Work task:
Set the pictures aside and return each record below precisely as written.

Data in this exercise:
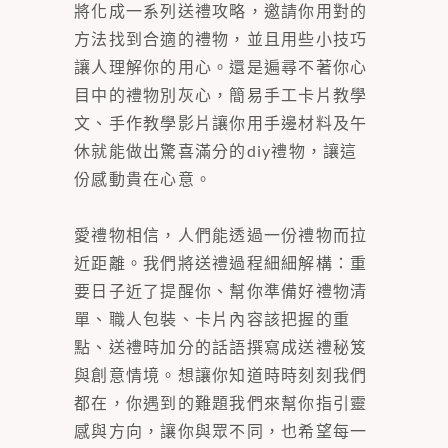
將化成一系列送禮攻略，邀請你用對的
方法找到合適的禮物，並且用些小技巧
讓人理解你的用心。還是遍尋不著你心
目中的禮物別灰心，簡易手工卡片教學
文、手作教學影片讓你用手邊材料及午
休就能做出驚喜滿分的diy禮物，讓這
份感動貴在心意。
愛禮物相信，人們能透過一份禮物而拉
近距離。我們將送禮過程細細解構：重
要日子近了提醒你、幫你準備好禮物清
單、職人包裝、卡片內容該把握的重
點、送禮時加分的話語撰寫成送禮秘笈
與創意情境。想讓你知道時時刻刻我們
都在，你遇到的難題我們來幫你指引靈
感與方向，讓你與眾不同，也希望每一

Solution for this exercise:
將化成一系列送禮攻略，邀請你用對的
方法找到合適的禮物，並且用些小技巧
讓人理解你的用心。還是遍尋不著你心
目中的禮物別灰心，簡易手工卡片教學
文、手作教學影片讓你用手邊材料及午
休就能做出驚喜滿分的diy禮物，讓這
份感動貴在心意。
愛禮物相信，人們能透過一份禮物而拉
近距離。我們將送禮過程細細解構：重
要日子近了提醒你、幫你準備好禮物清
單、職人包裝、卡片內容該把握的重
點、送禮時加分的話語撰寫成送禮秘笈
與創意情境。想讓你知道時時刻刻我們
都在，你遇到的難題我們來幫你指引靈
感與方向，讓你與眾不同，也希望每一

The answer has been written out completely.